Diante desse cenário, nota-se que a população vive sem saber, ao certo, do porquê surgem as chamas. Prova disso é que muito se divulga serem combustão provenientes de fenômenos naturais. Todavia, evidencia-se que elas surgem da prática humana, ou seja, é resultado da ação de agricultores em busca de ampliar seu plantio. Por outro lado, a Constituição Cidadã garante o meio ambiente ecologicamente equilibrado para as futuras gerações. Tal promessa exige melhor fiscalização, uma vez que na execução se verifica o oposto.
Nessa linha de pensamento, observa-se o descuido da saúde humana. Isso ocorre, pois, as partículas oriundas das chamas podem percorrer distâncias e afetar os mais diversos seres vivos. Nessa perspectiva, a Organização Mundial da Saúde afirmou que a emissão de gás carbônico mata cerca de 8 milhões de pessoas por ano no mundo. Por fim, apesar da Constituição de 1988 assegurar proteção e acompanhamento à saúde, a problematização ainda persiste.

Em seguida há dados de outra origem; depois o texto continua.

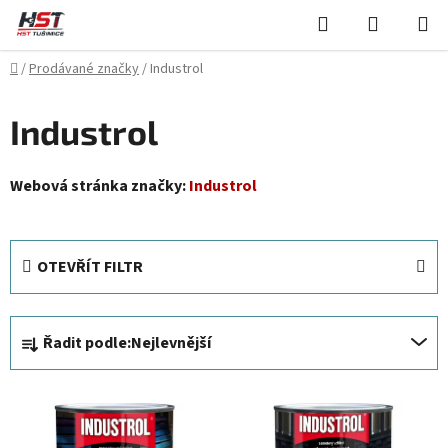
Přejít
Hledat
NÁKUPN
na
KOŠÍK
obsah
Domů
/
Prodávané značky
/
Industrol
Industrol
Webová stránka značky:
Industrol
OTEVŘÍT FILTR
Ř
Řadit podle:
Nejlevnější
a
z
V
e
ý
n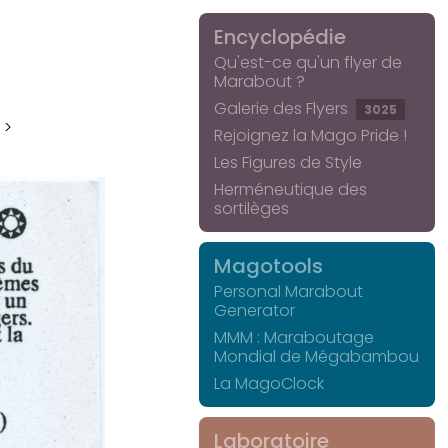
Encyclopédie
Qu'est-ce qu'un flyer de
Marabout ?
Galerie des Flyers
3025
 >
Rejoignez la Mago Pride !
Les Figures de Style
Herméneutique des
sortilèges
Magotools
Personal Marabout
Generator
MMM : Maraboutage
Mondial de Mégabambou
La MagoClock
Laboratoire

Infere-se, portanto, a necessidade da Assembléia Legislativa implantar leis ambientais mais severas e investir em políticas públicas relacionadas à natureza, por meio da colaboração de universidades federais - como a Universidade de Brasília e a Universidade Federal do Rio Grande do Sul - e a Greenpeace Brasil. Com efeito, o Brasil será referência há diferentes países no que tange o cuidado florestal. Desse modo, os futuros jovens poderão estudar sem o receio cogitado por Thunberg.